** Data for review follows **

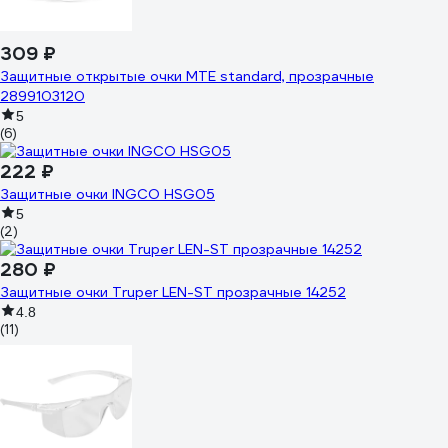
309 ₽
Защитные открытые очки MTE standard, прозрачные
2899103120
5
(6)
222 ₽
Защитные очки INGCO HSG05
5
(2)
280 ₽
Защитные очки Truper LEN-ST прозрачные 14252
4.8
(11)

** End of Data for review **

**Work required**
Every line above should be returned word for word, with the pictures left behind.

**Solution for this exercise**
309 ₽
Защитные открытые очки MTE standard, прозрачные
2899103120
5
(6)
222 ₽
Защитные очки INGCO HSG05
5
(2)
280 ₽
Защитные очки Truper LEN-ST прозрачные 14252
4.8
(11)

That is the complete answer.